Secondo Zanoni, che non perde occasione per criticare il Governatore Zaia per le sue scelte filo caccia, si tratta di cacciatori in deroga, ovvero autorizzati a sparare contro specie protette, grazie ad una delibera della Giunta Zaia. Provvedimento, però, sospeso grazie al ricorso al TAR intentato dalla LAC (Lega per l’Abolizione della Caccia) di cui Zanoni è il Presidente veneto.

Non solo causano la morte di milioni di uccelli protetti e rischiano di far pagare all’Italia una multa salatissima per la violazione della Direttiva Ue Uccelli – ha dichiarato l’europarlamentare Zanoni – ma mettono in continuo repentaglio la vita dei cittadini che pensano di stare tranquilli a casa loro”.

Tanti incidenti di caccia, tra cacciatori o che hanno coinvolto ignari cittadini. Incidenti culminati anche con episodi di violenza gratuita come nel caso dell’agricoltore di Breda di Piave (TV) picchiato selvaggiamente da tre cacciatori nel suo stesso terreno. Oppure il pastore del Caucaso di una signora di Montebello (VI) ucciso a brucia pelo da quattro cacciatori a trecento metri dalla sua abitazione.
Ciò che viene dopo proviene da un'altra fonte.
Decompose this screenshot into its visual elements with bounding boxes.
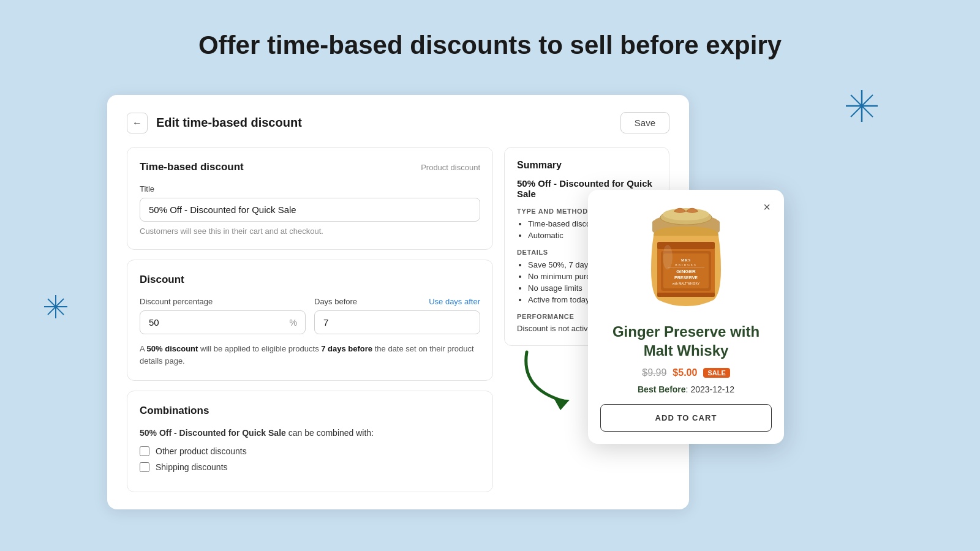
svg-text:with MALT WHISKY: with MALT WHISKY: [673, 282, 700, 285]
other-discounts-label: Other product discounts: [156, 446, 247, 456]
combinations-heading: Combinations: [140, 405, 209, 417]
percentage-input-wrapper: %: [140, 310, 306, 334]
title-section-heading: Time-based discount: [140, 161, 244, 173]
summary-title: Summary: [517, 160, 657, 171]
days-input[interactable]: [314, 310, 480, 334]
product-jar-image: MRS BRIDGES GINGER PRESERVE with MALT WH…: [634, 202, 738, 312]
days-header: Days before Use days after: [314, 297, 480, 306]
percentage-input[interactable]: [140, 310, 306, 334]
combinations-section-card: Combinations 50% Off - Discounted for Qu…: [127, 391, 493, 492]
combo-desc-suffix: can be combined with:: [286, 428, 374, 438]
panel-title: Edit time-based discount: [156, 116, 302, 130]
shipping-discounts-row: Shipping discounts: [140, 462, 480, 472]
discount-bold-days: 7 days before: [321, 344, 372, 353]
discount-bold-percent: 50% discount: [147, 344, 198, 353]
svg-point-24: [663, 245, 673, 269]
svg-text:BRIDGES: BRIDGES: [675, 263, 696, 266]
percentage-field: Discount percentage %: [140, 297, 306, 334]
percentage-label: Discount percentage: [140, 297, 306, 306]
panel-header-left: ← Edit time-based discount: [127, 113, 302, 133]
use-days-after-link[interactable]: Use days after: [429, 297, 480, 306]
discount-note: A 50% discount will be applied to eligib…: [140, 343, 480, 367]
product-image-container: MRS BRIDGES GINGER PRESERVE with MALT WH…: [600, 202, 772, 312]
original-price: $9.99: [642, 367, 666, 378]
sale-price: $5.00: [673, 367, 697, 378]
svg-rect-23: [657, 293, 715, 297]
combo-description: 50% Off - Discounted for Quick Sale can …: [140, 428, 480, 438]
star-left-icon: [43, 294, 69, 320]
discount-section-heading: Discount: [140, 274, 184, 286]
discount-section-header: Discount: [140, 274, 480, 286]
days-field: Days before Use days after: [314, 297, 480, 334]
title-input[interactable]: [140, 198, 480, 222]
svg-text:MRS: MRS: [681, 258, 691, 262]
svg-text:PRESERVE: PRESERVE: [674, 276, 698, 280]
panel-header: ← Edit time-based discount Save: [127, 112, 669, 133]
title-field-hint: Customers will see this in their cart an…: [140, 227, 480, 236]
add-to-cart-button[interactable]: ADD TO CART: [600, 404, 772, 432]
days-label: Days before: [314, 297, 357, 306]
left-column: Time-based discount Product discount Tit…: [127, 147, 493, 492]
save-button[interactable]: Save: [620, 112, 669, 133]
best-before: Best Before: 2023-12-12: [600, 384, 772, 394]
combo-discount-name: 50% Off - Discounted for Quick Sale: [140, 428, 286, 438]
combinations-section-header: Combinations: [140, 405, 480, 417]
product-discount-badge: Product discount: [421, 163, 480, 172]
other-product-discounts-checkbox[interactable]: [140, 446, 149, 456]
page-title: Offer time-based discounts to sell befor…: [0, 0, 980, 78]
star-right-icon: [845, 89, 879, 123]
title-section-header: Time-based discount Product discount: [140, 161, 480, 173]
shipping-discounts-checkbox[interactable]: [140, 462, 149, 472]
product-name: Ginger Preserve with Malt Whisky: [600, 322, 772, 360]
percent-suffix: %: [290, 318, 297, 328]
svg-text:GINGER: GINGER: [676, 269, 696, 274]
other-discounts-row: Other product discounts: [140, 446, 480, 456]
price-row: $9.99 $5.00 SALE: [600, 367, 772, 378]
discount-section-card: Discount Discount percentage % Days befo…: [127, 260, 493, 381]
back-button[interactable]: ←: [127, 113, 148, 133]
product-popup: × MRS BRIDGES: [588, 190, 784, 444]
title-field-label: Title: [140, 184, 480, 193]
discount-row: Discount percentage % Days before Use da…: [140, 297, 480, 334]
shipping-discounts-label: Shipping discounts: [156, 462, 228, 472]
best-before-label: Best Before: [638, 384, 686, 394]
best-before-value: 2023-12-12: [690, 384, 734, 394]
svg-point-12: [663, 208, 709, 220]
sale-badge: SALE: [703, 368, 729, 378]
title-section-card: Time-based discount Product discount Tit…: [127, 147, 493, 250]
popup-close-button[interactable]: ×: [758, 198, 775, 216]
Il fatto che i cacciatori in deroga non rispettino nemmeno gli spazi limitrofi alle scuole elementari – ha aggiunto Zanoni – fa raggelare il sangue e ci fa capire quanto queste persone si sentano al di sopra della legge anche grazie alla protezione della Regione Veneto che sotto la Giunta Zaia ha approvato una scandalosa delibera permettendo la caccia in deroga”.

Fuori i cacciatori dalla scuola, dunque. Oppure rimandiamoli a studiare e che ripetano, seriamente l’esame. Che almeno imparino a non avvicinarsi ai plessi scolastici.